Olin riconobbe l’uomo che aveva di fronte: era l’acquirente dietro a cui si era nascosto per commettere il furto. Adesso che lo guardava con più attenzione, si accorse che era un giovane con pochi anni più di lui Ma cosa ci faceva li? La cosa lo fece ammutolire…

“Devo ammettere che la tua tecnica era molto primitiva, in compenso la fuga è stata quasi epica. Sono morto di risate quando hai fatto cadere quel ciccione! Di la verità, era la prima volta eh?”

Rimase a fissarlo senza dire una parola. Non sapeva chi aveva di fronte e temeva di fare delle ammissioni che lo avrebbero potuto rovinare per sempre. Alla fine gli venne un’idea e disse:

“Mio signore, dovete scusarmi se prima vi ho gridato contro. Adesso capisco per quale motivo mi avete fatto cadere: senz’altro mi confondete con qualcuno che avete visto rubare una mela a un povero mercante e volevate recuperagliela. Ma non sono io quello che state cercando. Vi sembro forse un ladro? Suvvia, ridatemi la mela e chiudiamo questo incidente.”

Il giovane lo guardò stupefatto, poi scoppiò a ridere.

“Va bene, va bene! Solo per la fuga saresti già stato un buon candidato, ma con questa risposta hai superato la prova senza alcun dubbio!”

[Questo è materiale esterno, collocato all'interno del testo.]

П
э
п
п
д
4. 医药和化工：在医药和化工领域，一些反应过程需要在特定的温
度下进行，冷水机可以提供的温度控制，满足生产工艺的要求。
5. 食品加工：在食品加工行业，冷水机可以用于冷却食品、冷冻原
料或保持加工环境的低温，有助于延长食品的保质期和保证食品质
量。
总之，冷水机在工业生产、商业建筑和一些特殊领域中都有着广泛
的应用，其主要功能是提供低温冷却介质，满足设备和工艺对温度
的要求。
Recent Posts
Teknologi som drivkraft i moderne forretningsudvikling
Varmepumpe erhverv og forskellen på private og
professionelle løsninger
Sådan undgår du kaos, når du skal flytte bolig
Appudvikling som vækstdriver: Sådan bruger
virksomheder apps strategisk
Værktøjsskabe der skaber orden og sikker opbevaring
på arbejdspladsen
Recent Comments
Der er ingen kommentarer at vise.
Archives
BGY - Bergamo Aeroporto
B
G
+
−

Dette un altro morso alla mela, poi aggiunse: “Presto ci rivedremo ragazzo, sarò io a farmi vivo. Per intanto, buona fortuna!”

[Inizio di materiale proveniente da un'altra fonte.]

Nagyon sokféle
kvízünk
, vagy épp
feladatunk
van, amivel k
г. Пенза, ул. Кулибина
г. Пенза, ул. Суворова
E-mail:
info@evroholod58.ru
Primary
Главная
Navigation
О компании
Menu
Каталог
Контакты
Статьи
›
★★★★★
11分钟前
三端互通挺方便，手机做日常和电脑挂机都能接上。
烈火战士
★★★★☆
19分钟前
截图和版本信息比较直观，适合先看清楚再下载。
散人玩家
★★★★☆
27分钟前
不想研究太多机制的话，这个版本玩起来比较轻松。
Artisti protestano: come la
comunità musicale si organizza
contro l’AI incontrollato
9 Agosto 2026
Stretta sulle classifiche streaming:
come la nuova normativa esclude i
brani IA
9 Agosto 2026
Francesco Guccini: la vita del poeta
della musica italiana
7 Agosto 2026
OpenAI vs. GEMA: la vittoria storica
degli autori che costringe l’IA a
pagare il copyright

Lanciò la mela nel vicolo alle spalle del ragazzo, il quale si lanciò immediatamente all’inseguimento del frutto. La mela rimbalzò sull’acciottolato, rotolò e infine cadde nell’imboccatura di un condotto fognario. Olin si accasciò per terra, disperato; nel frattempo il misterioso personaggio era sparito.